Consigned to Oblivion
In which I almost get melodramatic, but manage to stop.
|Left Behind I and II|
15 x 20 cm each
Acrylic on Canvas
Tonight is the opening night of the Miniature group show in which I have two tiny little paintings. I only found out when I saw the invitation that the group show is actually accompanying a solo exhibition by Theo Paul Vorster, which is great, as I'm a huge fan of his work, and I've never seen so many of his works in one space.
I'm still not sure how I feel about these two paintings, I think I'll know as soon as I see them on the wall - when it's too late to do anything - I was in a strange head-space when I made them, they were supposed to be tightly cropped bright pomegranate pips, but after restarting 3 times, and still just getting nowhere, I decided to do these buttons. Now we've spoken about them before, so I'm not about to leap into deep analysis, but I'll give you a quick run-through.

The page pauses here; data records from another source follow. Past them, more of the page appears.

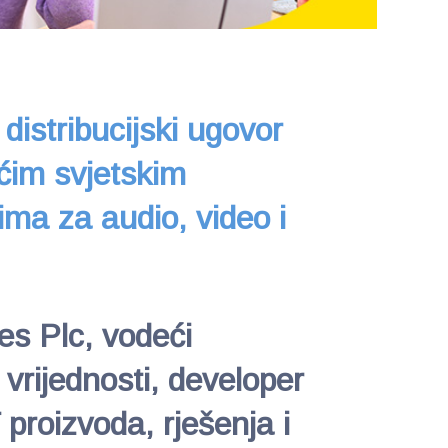
distribucijski ugovor
ćim svjetskim
ima za audio, video i
s Plc, vodeći
 vrijednosti, developer
T proizvoda, rješenja i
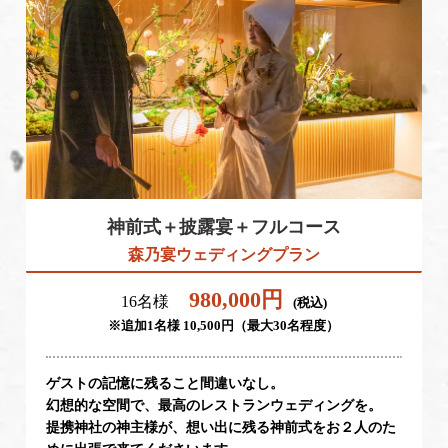
神前式＋披露宴＋フルコース
森乃宴ウェディングプラン
980,000円
16名様
(税込)
※追加1名様 10,500円（最大30名程度）
ゲストの記憶に残ること間違いなし。
幻想的な空間で、最高のレストランウェディングを。
提携神社の神主様が、想い出に残る神前式をお２人のた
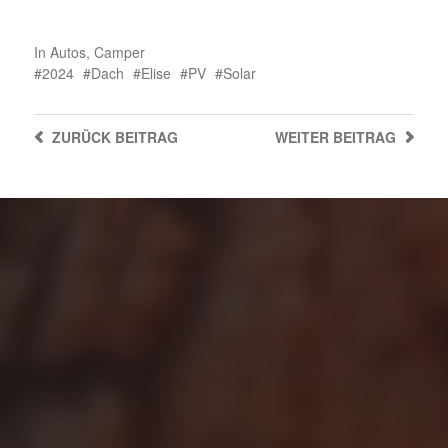
In
Autos
,
Camper
2024
Dach
Elise
PV
Solar
ZURÜCK
BEITRAG
WEITER
BEITRAG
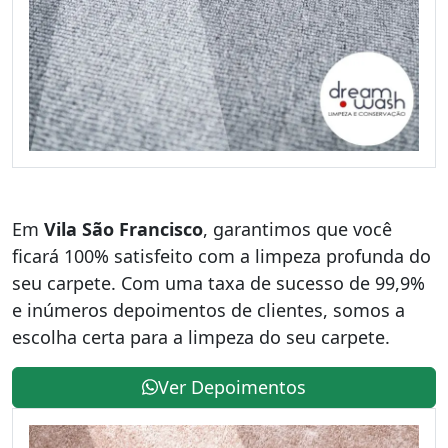
Em
Vila São Francisco
, garantimos que você
ficará 100% satisfeito com a limpeza profunda do
seu carpete. Com uma taxa de sucesso de 99,9%
e inúmeros depoimentos de clientes, somos a
escolha certa para a limpeza do seu carpete.
Ver Depoimentos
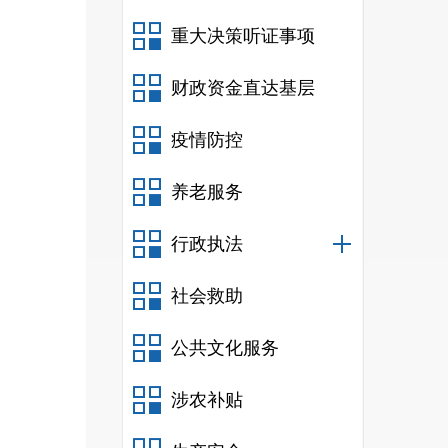
重大决策听证事项
财政资金直达基层
疫情防控
养老服务
行政执法
社会救助
公共文化服务
涉农补贴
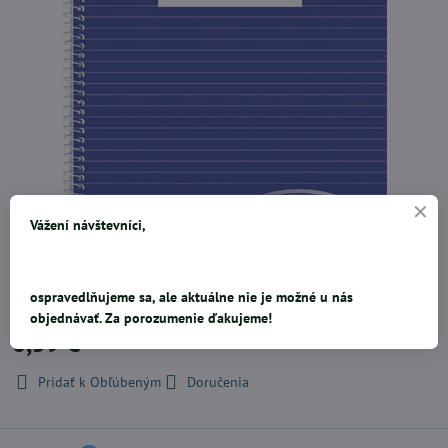
Vážení návštevníci,
70 listov
ospravedlňujeme sa, ale aktuálne nie je možné u nás
objednávať. Za porozumenie ďakujeme!
0,59 €
Pridať k Obľúbeným
Doručenia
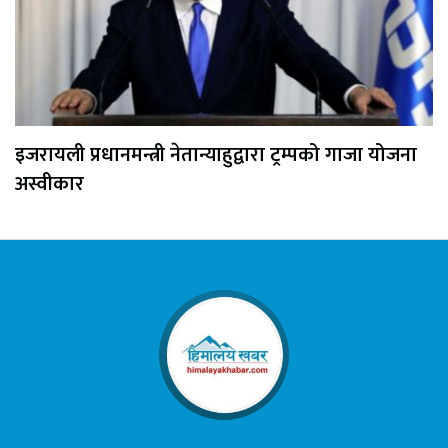
इजरायली प्रधानमन्त्री नेतान्याहुद्वारा ट्रम्पको गाजा योजना
अस्वीकार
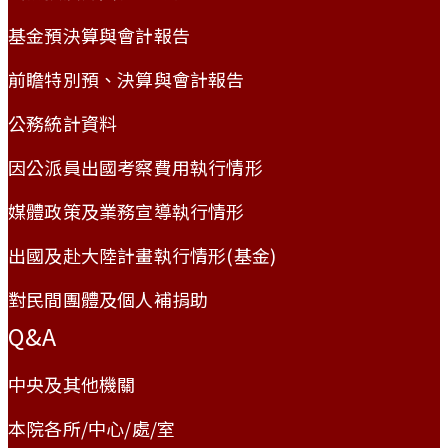
基金預決算與會計報告
前瞻特別預、決算與會計報告
公務統計資料
因公派員出國考察費用執行情形
媒體政策及業務宣導執行情形
出國及赴大陸計畫執行情形(基金)
對民間團體及個人補捐助
Q&A
中央及其他機關
本院各所/中心/處/室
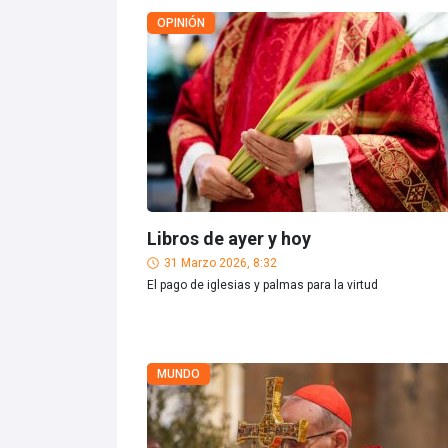
OPINIÓN
Libros de ayer y hoy
31 Marzo 2026, 8:32
El pago de iglesias y palmas para la virtud
MUNDO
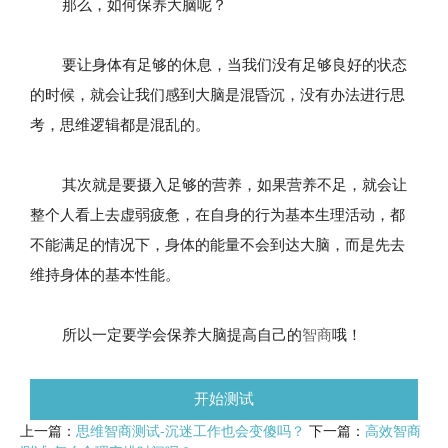
那么，如何保养大脑呢？
要让身体有足够的休息，当我们没有足够良好的状态
的时候，就会让我们感到大脑是混昏沉，没有办法进行思
考，思维逻辑都是混乱的。
其次就是要摄入足够的营养，如果营养不足，就会让
整个人看上去虚弱疲惫，在自身的行为基本生理活动，都
不能满足的情况下，身体的能量不会到达大脑，而是先去
维持身体的基本性能。
所以一定要学会保养大脑提高自己的
智商
哦！
开始测试
上一篇：
思维智商测试-沉迷工作也会变傻吗？
下一篇：
高效智商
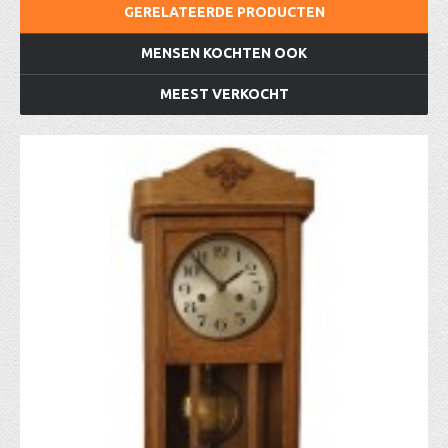
GERELATEERDE PRODUCTEN
MENSEN KOCHTEN OOK
MEEST VERKOCHT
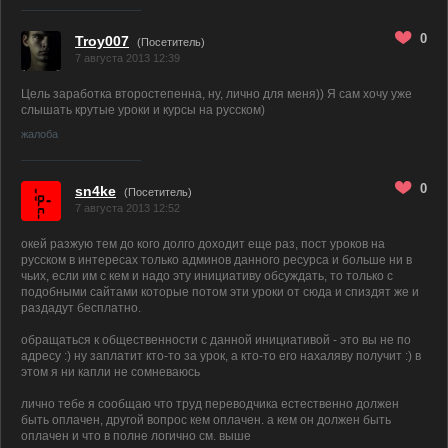
0
Troy007
(Посетитель)
7 августа 2013 12:39
Цель заработка второстепенна, ну, лично для меня)) Я сам хочу уже
слышать крутые уроки и курсы на русском)
жалоба
0
sn4ke
(Посетитель)
7 августа 2013 12:52
окей разжую тем до кого долго доходит еще раз, пост уроков на
русском в интересах только админов данного ресурса и больше ни в
чьих, если им с кем и надо эту инициативу обсуждать, то только с
подобными сайтами которые потом эти уроки от сюда и спиздят же и
раздадут бесплатно.
обращаться к общественности с данной инициативой - это вы не по
адресу :) ну заплатит кто-то за урок, а кто-то его нахаляву получит :) в
этом я ни капли не сомневаюсь
лично тебе я сообщаю что труд переводчика естественно должен
быть оплачен, другой вопрос кем оплачен. а кем он должен быть
оплачен и что в полне логично см. выше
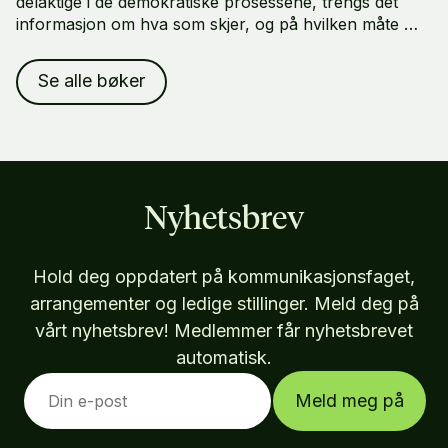
delaktige i de demokratiske prosessene, trengs det
informasjon om hva som skjer, og på hvilken måte vi
alle forventes å delta. Men hvem er det egentlig som
gir oss denne informasjonen, og hvordan?
Se alle bøker
Nyhetsbrev
Hold deg oppdatert på kommunikasjonsfaget,
arrangementer og ledige stillinger. Meld deg på
vårt nyhetsbrev! Medlemmer får nyhetsbrevet
automatisk.
Meld meg på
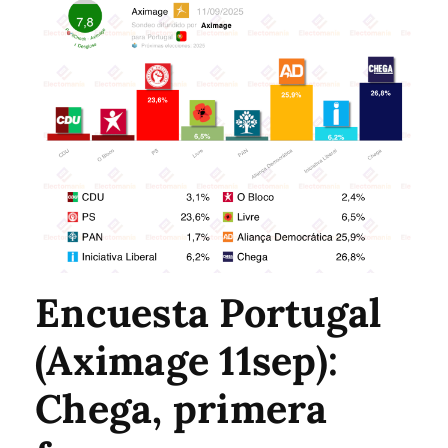
Encuesta Portugal
(Aximage 11sep):
Chega, primera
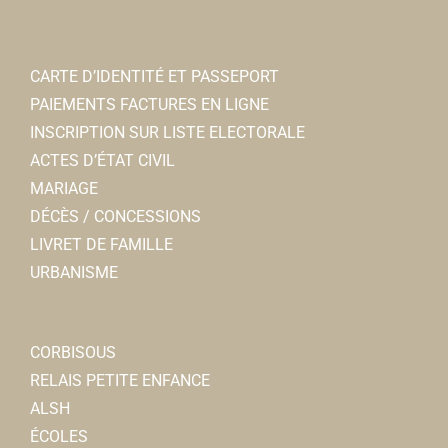
CARTE D’IDENTITÉ ET PASSEPORT
PAIEMENTS FACTURES EN LIGNE
INSCRIPTION SUR LISTE ELECTORALE
ACTES D’ÉTAT CIVIL
MARIAGE
DÉCÈS / CONCESSIONS
LIVRET DE FAMILLE
URBANISME
CORBISOUS
RELAIS PETITE ENFANCE
ALSH
ÉCOLES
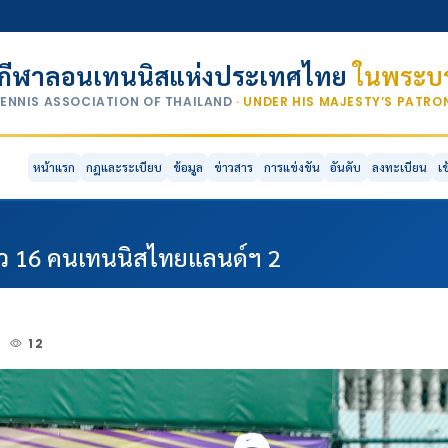
กีฬาลอนเทนนิสแห่งประเทศไทย
ในพระบร
TENNIS ASSOCIATION OF THAILAND
· UNDER HIS MAJESTY’S PATR
หน้าแรก
กฎและระเบียบ
ข้อมูล
ข่าวสาร
การแข่งขัน
อันดับ
ลงทะเบียน
เ
ตั๋ว 16 คนเทนนิสไทยแลนด์ฯ 2
3
12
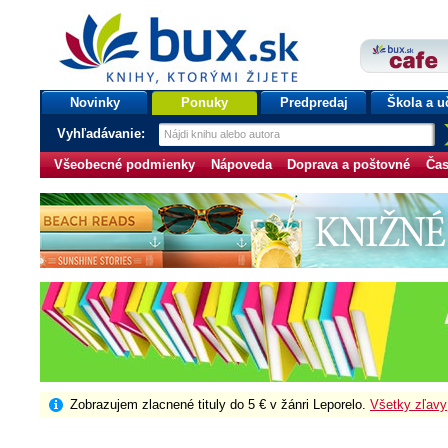
bux.sk
knihy, ktorými žijete
Úvodná stránka
Novinky
Ponuky
Predpredaj
Škola a u
Vyhľadávanie:
Všeobecné podmienky
Nápoveda
Doprava a poštovné
Čas
Zobrazujem zlacnené tituly do 5 € v žánri Leporelo.
Všetky zľavy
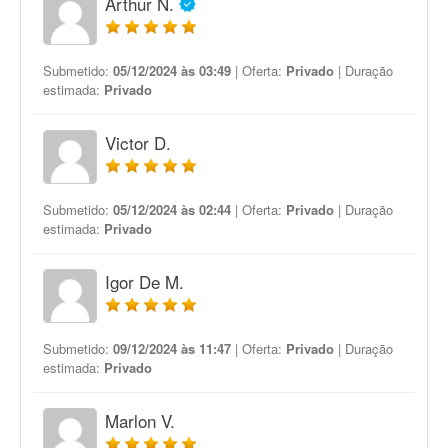
Arthur N.
Submetido:
05/12/2024 às 03:49
| Oferta:
Privado
| Duração
estimada:
Privado
Victor D.
Submetido:
05/12/2024 às 02:44
| Oferta:
Privado
| Duração
estimada:
Privado
Igor De M.
Submetido:
09/12/2024 às 11:47
| Oferta:
Privado
| Duração
estimada:
Privado
Marlon V.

I was feeling a little low (translate to pretty depressed) so bare with me: These buttons are left overs from forgotten garments, some from my dad's navy uniform, some from clothes my mom was gifted by her older siblings, and which she then remade into outfits for us kids etc. They wait around willingly to save someone from a malfunction, but will probably wait forever. And so they are now immortalised in their desperation. But what I had in mind while painting them is this sense of being left behind, my mom comes from a large family and recently two of her older sisters passed away after illness, and it was really hard to deal with. And I kept thinking about those left behind; husbands, children, sisters and brothers, who have to keep everything going, and what it must feel like to lose a companion after 40 - 50 years.
So while I realise this is just a still life of buttons, quite plain, I was working through some things while working on them. And now they stand as a reminder of a couple of gray months, and sadness. Which is what leaves me confused about how I feel about them, as I've gotten quite used to being all about large, bright and playful, I almost feel like I'll be exposed tonight, people will get to see this very personal thing, and not understand why it's supposed to be significant.
I waited until the day I had to deliver the paintings to the gallery to name them, 'Left Behind' perfectly encapsulated what I meant, but I didn't want people to think of the books/movies/games, or anything 'rapture', it works, but it's not the intended meaning. And so google thesaurus delivered a bunch of excellent options, including 'consigned to oblivion' which I just adore, so dramatic, with the pun on 'consigned' of course.. but after chats with my brother and dad, I decided to tone down, and go with my initial gut feeling to name them Left Behind.
And secretly refer to paintings that have not yet sold in galleries as
CONSIGNED TO OBLIVION!
And that's that.
Will post a update about the opening soon, and about other news and awesome things, until then, happy painting!